■ **EXERCISE DETAILS**
Spot each line in the data below containing "Boşluk" and copy it.

■ **DATASET**
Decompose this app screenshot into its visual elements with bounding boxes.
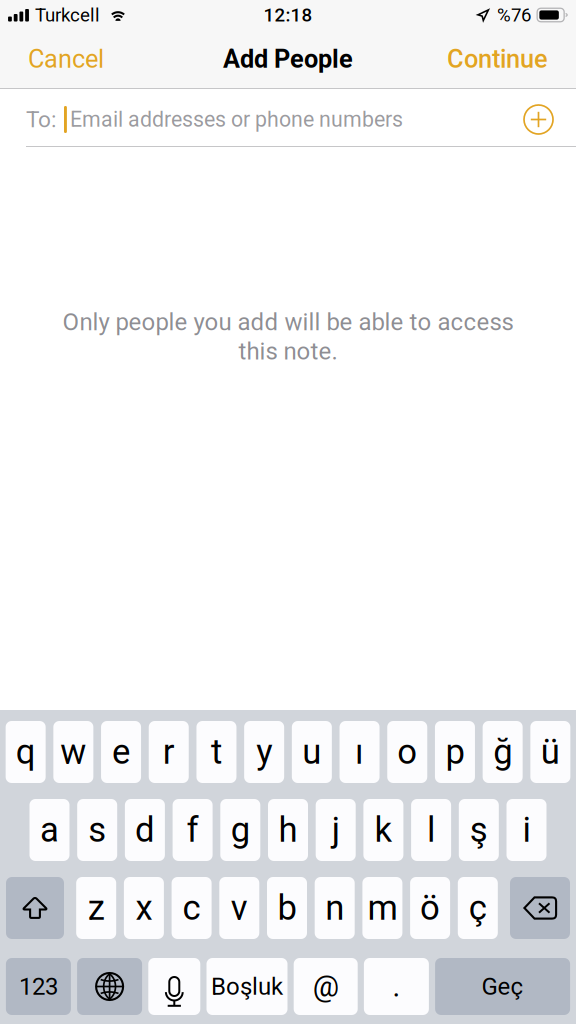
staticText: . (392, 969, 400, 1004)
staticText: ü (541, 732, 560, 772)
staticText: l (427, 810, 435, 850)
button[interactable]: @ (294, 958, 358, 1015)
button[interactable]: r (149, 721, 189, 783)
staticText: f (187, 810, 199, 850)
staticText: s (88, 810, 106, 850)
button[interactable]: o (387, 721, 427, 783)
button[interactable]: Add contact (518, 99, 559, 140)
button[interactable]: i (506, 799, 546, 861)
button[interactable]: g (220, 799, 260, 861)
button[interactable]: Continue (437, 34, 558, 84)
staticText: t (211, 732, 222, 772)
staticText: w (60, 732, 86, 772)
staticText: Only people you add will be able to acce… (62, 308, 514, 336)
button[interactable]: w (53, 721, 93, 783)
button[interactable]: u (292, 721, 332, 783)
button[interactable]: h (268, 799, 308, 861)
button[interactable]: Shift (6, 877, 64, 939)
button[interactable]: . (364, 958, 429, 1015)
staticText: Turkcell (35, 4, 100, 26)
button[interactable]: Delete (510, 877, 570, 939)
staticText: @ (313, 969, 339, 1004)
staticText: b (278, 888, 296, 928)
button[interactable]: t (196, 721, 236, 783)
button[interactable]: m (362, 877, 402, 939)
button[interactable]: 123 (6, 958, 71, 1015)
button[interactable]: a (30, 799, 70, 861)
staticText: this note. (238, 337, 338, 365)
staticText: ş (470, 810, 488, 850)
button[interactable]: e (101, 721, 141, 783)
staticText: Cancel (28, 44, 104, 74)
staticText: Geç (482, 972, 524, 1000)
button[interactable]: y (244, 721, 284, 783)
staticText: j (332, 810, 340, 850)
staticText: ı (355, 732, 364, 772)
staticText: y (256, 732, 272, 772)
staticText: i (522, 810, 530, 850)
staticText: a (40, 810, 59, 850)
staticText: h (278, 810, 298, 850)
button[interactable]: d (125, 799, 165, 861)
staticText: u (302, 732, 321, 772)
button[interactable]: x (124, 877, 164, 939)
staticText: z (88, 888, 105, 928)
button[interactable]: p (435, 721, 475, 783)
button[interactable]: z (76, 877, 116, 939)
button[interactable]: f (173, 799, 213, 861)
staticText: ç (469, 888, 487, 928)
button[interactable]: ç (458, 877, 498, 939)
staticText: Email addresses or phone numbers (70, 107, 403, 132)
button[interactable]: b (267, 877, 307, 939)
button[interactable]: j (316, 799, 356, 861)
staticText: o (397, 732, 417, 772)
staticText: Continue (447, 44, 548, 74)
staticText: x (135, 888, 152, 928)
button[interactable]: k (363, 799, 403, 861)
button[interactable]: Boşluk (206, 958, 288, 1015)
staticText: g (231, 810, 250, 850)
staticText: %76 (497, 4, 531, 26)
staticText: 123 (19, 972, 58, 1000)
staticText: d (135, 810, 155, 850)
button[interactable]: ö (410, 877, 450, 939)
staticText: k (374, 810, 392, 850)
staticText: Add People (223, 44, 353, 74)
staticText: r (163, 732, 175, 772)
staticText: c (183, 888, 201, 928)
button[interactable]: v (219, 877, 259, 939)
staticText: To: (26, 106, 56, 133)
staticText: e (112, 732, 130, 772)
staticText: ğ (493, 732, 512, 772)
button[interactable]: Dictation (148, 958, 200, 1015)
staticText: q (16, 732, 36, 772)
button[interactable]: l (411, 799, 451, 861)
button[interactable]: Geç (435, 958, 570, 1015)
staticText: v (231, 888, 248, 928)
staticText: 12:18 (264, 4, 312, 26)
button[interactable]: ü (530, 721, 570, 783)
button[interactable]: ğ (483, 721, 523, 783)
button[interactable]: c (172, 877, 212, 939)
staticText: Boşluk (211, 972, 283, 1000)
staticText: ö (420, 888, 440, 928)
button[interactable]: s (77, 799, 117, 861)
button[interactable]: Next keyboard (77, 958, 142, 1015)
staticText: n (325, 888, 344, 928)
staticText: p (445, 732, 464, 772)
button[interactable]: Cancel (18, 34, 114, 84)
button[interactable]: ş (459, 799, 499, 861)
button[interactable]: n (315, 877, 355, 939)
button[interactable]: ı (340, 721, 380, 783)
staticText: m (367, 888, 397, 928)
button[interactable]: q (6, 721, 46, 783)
---
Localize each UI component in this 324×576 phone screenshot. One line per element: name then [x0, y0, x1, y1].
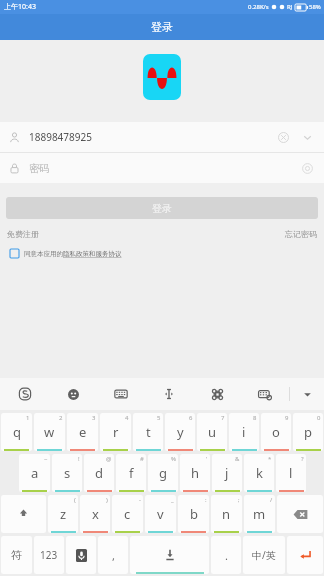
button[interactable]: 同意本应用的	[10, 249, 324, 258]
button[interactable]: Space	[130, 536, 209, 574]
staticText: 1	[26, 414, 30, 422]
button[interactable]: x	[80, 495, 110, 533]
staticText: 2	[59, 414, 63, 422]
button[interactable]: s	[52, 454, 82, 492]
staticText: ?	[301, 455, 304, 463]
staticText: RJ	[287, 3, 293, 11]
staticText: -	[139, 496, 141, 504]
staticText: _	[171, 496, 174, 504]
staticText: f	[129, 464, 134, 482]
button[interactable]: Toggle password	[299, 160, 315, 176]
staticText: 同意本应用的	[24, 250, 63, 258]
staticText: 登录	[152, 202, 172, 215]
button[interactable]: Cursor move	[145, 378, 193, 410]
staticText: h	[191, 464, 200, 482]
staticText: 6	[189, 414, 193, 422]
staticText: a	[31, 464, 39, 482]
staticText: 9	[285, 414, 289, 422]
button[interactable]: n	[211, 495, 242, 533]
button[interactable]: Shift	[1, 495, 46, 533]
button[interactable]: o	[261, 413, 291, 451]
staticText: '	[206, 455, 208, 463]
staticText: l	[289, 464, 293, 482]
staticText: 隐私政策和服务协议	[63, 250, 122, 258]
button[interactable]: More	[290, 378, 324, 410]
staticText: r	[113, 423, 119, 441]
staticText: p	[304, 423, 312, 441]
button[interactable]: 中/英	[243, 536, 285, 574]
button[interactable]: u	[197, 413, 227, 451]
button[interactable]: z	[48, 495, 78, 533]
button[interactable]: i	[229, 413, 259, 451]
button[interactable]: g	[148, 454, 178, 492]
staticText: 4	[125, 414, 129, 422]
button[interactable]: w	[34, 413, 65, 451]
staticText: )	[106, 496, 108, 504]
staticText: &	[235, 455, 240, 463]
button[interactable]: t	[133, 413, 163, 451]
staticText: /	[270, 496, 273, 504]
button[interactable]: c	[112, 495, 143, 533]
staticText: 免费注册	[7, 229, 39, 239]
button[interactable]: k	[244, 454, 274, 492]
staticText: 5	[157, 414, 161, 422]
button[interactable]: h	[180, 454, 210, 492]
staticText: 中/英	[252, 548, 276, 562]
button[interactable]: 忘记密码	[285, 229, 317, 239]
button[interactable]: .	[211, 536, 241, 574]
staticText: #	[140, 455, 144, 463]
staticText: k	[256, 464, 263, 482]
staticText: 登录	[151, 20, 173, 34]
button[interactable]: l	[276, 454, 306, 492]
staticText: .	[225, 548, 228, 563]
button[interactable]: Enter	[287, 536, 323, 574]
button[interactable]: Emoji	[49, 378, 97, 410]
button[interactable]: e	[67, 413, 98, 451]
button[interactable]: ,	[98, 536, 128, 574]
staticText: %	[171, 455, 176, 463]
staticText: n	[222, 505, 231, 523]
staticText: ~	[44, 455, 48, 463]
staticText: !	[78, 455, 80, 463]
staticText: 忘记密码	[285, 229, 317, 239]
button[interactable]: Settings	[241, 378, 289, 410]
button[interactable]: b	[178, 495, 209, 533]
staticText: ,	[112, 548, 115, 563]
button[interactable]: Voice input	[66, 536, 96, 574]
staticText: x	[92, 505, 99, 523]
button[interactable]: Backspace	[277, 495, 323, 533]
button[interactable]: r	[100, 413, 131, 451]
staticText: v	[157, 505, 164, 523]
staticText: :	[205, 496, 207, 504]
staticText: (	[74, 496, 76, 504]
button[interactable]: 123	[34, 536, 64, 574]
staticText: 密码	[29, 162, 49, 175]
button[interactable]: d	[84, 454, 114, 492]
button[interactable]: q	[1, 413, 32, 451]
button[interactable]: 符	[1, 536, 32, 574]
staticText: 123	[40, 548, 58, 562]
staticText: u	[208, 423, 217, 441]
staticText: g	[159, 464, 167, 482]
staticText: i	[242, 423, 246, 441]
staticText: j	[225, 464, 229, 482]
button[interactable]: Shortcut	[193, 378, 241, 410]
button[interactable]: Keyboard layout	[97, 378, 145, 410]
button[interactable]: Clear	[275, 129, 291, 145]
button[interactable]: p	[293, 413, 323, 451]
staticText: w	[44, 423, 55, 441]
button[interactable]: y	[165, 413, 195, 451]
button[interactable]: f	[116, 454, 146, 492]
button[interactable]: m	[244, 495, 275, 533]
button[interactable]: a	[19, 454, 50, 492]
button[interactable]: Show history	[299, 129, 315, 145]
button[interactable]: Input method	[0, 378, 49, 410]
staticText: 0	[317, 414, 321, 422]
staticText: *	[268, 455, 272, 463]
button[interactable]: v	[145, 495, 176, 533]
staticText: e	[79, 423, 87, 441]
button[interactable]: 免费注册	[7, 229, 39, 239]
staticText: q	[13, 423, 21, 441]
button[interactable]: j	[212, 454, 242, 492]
==
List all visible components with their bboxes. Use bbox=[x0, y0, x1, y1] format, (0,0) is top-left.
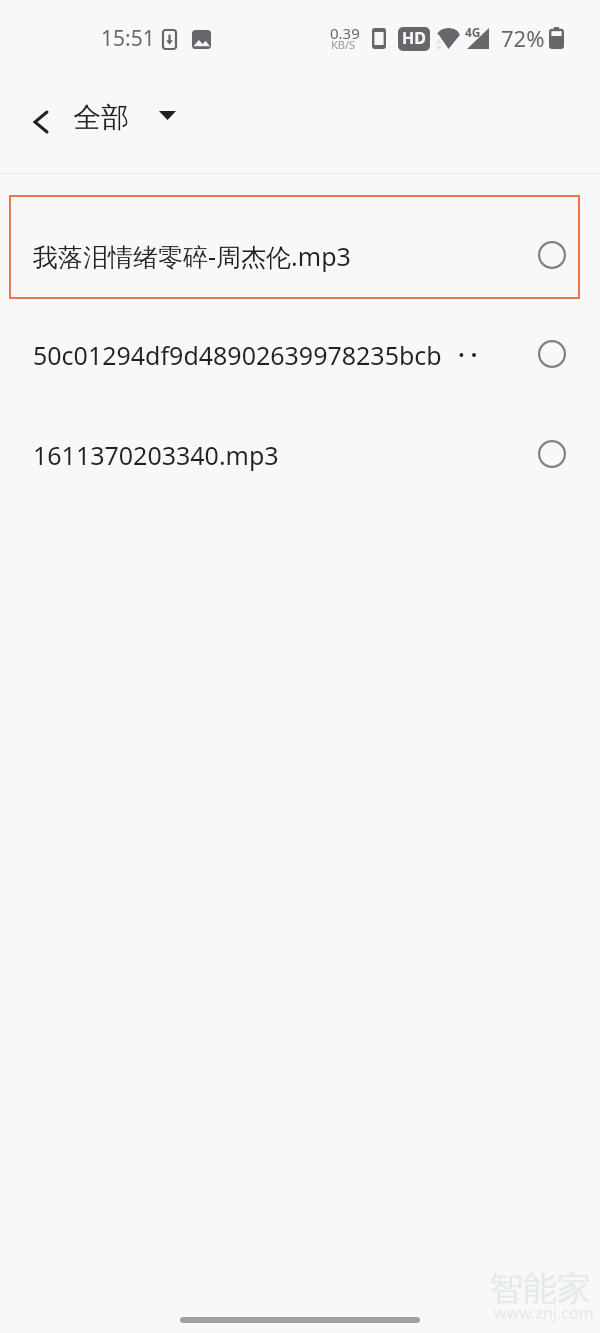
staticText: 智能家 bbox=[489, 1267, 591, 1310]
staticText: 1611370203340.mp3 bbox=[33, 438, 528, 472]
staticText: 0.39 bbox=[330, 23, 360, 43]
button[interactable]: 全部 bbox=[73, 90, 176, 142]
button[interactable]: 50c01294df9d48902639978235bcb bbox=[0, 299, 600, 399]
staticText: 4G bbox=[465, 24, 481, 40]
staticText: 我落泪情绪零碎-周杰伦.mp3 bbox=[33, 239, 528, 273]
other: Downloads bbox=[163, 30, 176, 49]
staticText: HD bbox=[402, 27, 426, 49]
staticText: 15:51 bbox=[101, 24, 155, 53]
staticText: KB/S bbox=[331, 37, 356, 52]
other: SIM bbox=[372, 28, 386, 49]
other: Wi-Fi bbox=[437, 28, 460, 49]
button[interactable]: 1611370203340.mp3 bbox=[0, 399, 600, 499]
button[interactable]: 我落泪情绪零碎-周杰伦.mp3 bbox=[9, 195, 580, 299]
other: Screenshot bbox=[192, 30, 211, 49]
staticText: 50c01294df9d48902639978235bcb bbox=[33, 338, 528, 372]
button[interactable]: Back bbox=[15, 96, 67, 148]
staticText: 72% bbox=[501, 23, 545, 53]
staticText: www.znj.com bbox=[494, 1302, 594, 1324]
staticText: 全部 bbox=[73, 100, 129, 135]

■ **EXPECTED ANSWER**
button[interactable]: Boşluk (206, 958, 288, 1015)
staticText: Boşluk (211, 972, 283, 1000)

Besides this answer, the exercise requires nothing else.